Charlie Countryman : Critique

Simon Riaux | 20 mars 2014
Simon Riaux | 20 mars 2014

On ne devrait pas aimer Charlie Countryman. Parce qu'il a les traits de Shia Labeouf, à baffer comme d'habitude, parce que ses acteurs anglo-saxons ressemblent autant à des slaves que Lova Moore à Philippe Bouvard, parce que le film veut passer pour une romance rock'n roll malgré ses oripeaux de gros clip électro. Bref, le métrage idéal pour agacer le spectateur exigeant.

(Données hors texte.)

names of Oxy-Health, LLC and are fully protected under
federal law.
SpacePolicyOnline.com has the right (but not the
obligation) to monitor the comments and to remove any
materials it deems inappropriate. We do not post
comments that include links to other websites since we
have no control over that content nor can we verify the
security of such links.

Et pourtant, une curieuse magie opère, un tour de passe-passe dont seuls les funambules sont capables et qui fait de Fredrick Bond un réalisateur à suivre.

D'autres metteurs en scène auraient joué la carte du premier degré permanent et transformé ce récit candide en farce niaise. Pas de cela chez Mr. Bond. Ce dernier traite son héros avec un délicieux mélange d'ironie, de distance et de tendresse, ne cachant pas que ce nigaud aux cheveux gras n'est jamais qu'un touriste pathétique, tout juste sauvé par ses névroses et sa naïveté. Et Shia Labeouf de finir par nous toucher, à coups de réactions délirantes et de fulgurances énervées. Impossible de ne pas faire corps avec ce curieux anti-héros quand il décide subitement de coller une dérouillée à un Mads Mikkelsen impérial. De même, on ne peut que le suivre dans la spirale d'amour et de fascination où il bascule aux côtés d'Evan Rachel Wood, caricaturale mais irrésistible.

 

 

Le danger était grand de voir le film se transformer en long clip trop coquet pour être honnête. Fredrik Bond ne cherche jamais à esquiver sa tendance au maniérisme pop, au contraire, il l'assume pleinement à coups de ralentis, fausses perspectives et autres images ultra-travaillées. L'ensemble perd en fougue ce qu'il gagne en élégance, voire en grâce, le temps de séquences d'hallucinations remarquables, grâce à un sens du contraste et du contrepied qui fait souvent mouche. Le film nous promène ainsi, de romance en thriller, de film noir en trip stupéfiant avec une avidité qui nous contamine jusqu'à nous faire oublier ses défauts de construction.

 

 

 

Car, hélas, Charlie Countryman regorge de raccourcis scénaristiques grossiers et de rebondissements lourdingues. Ainsi le metteur en scène est-il obligé de mener en quatrième vitesse la conclusion de son histoire, dont il n'assume finalement pas la noirceur. C'est là le principal reproche que l'on pourra formuler à l'égard de cette errance azimutée : ne pas suivre la logique suicidaire de son personnage principal et le priver de l'épilogue tragique auquel il aspire. Par conséquent, l'habileté et la maîtrise visuelle dont a fait preuve jusque là Fredrik Bond révèlent un arrière-goût de roublardise. Il n'empêche, on s'est laissé prendre au jeu de cette ballade touristique hystérico-esthétique, car une fois encore, c'est le voyage qui importe plus que sa destination finale.

 

Résumé

Charlie Countryman n'est peut-être qu'un faux film indépendant de plus, trop malin et propre sur lui pour nous convaincre vraiment, mais l'ensemble est exécuté avec suffisamment de talent et de savoir-faire pour nous offrir une sympathique virée.